→ Your objective: Check which lines of the entries that follow hold "target", then give the number of those lines and nothing more.

→ Dataset:
══════════════════════════════

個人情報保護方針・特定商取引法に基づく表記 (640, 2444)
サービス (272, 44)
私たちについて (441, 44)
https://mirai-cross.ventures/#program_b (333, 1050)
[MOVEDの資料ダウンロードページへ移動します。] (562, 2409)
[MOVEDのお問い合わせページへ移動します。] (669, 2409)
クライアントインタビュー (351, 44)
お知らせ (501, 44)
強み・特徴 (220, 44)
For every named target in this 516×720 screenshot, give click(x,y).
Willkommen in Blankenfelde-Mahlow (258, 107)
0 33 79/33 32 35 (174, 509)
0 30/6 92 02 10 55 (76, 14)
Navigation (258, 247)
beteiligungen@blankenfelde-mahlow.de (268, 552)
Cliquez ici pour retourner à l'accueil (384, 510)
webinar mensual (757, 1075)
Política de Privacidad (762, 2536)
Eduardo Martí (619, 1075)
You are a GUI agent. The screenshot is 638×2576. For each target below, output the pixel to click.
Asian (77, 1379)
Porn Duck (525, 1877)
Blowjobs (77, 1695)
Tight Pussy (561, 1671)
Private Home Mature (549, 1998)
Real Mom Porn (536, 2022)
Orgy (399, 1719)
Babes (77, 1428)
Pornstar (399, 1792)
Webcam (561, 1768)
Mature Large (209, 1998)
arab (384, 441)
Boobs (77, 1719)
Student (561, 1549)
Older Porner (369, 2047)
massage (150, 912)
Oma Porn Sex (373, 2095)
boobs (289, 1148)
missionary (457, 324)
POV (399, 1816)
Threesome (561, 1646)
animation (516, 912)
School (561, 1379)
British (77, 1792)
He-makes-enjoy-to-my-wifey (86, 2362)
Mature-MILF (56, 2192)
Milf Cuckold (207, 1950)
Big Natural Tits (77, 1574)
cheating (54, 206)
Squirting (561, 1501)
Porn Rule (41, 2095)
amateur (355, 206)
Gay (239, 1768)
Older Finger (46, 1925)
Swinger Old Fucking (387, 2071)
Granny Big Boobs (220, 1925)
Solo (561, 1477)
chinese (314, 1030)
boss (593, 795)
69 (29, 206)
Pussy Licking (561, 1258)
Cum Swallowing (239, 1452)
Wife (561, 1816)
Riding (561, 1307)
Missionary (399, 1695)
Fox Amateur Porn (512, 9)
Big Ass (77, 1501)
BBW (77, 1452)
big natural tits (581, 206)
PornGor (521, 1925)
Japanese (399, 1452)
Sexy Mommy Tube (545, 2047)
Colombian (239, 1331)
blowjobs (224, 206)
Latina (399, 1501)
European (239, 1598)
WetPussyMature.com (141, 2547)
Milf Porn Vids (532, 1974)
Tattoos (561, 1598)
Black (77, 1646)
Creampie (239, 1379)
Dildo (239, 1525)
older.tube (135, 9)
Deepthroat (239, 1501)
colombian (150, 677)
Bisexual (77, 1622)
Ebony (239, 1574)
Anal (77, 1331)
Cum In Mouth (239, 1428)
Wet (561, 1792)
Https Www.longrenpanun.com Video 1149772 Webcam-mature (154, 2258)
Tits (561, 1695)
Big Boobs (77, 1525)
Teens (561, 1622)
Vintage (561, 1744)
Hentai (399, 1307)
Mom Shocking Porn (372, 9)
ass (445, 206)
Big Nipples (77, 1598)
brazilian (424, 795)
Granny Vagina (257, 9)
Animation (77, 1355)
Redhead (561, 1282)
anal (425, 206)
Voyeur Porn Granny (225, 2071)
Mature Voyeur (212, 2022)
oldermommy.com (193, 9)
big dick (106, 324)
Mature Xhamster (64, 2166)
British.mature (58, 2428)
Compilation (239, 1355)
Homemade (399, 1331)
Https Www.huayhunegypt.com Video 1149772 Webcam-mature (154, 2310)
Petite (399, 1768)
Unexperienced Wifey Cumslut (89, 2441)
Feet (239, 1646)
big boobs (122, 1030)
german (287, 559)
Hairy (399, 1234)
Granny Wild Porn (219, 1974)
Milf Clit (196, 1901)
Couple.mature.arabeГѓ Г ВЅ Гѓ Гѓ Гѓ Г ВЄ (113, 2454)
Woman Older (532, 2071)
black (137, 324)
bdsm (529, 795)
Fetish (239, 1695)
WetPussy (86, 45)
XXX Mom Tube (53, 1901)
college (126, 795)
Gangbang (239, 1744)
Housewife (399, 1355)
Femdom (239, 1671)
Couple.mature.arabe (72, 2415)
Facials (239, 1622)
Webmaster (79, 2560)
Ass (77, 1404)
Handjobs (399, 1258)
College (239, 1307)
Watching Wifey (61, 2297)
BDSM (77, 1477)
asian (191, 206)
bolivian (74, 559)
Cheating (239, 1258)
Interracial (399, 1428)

══════════════════════════════

→ Your response: 2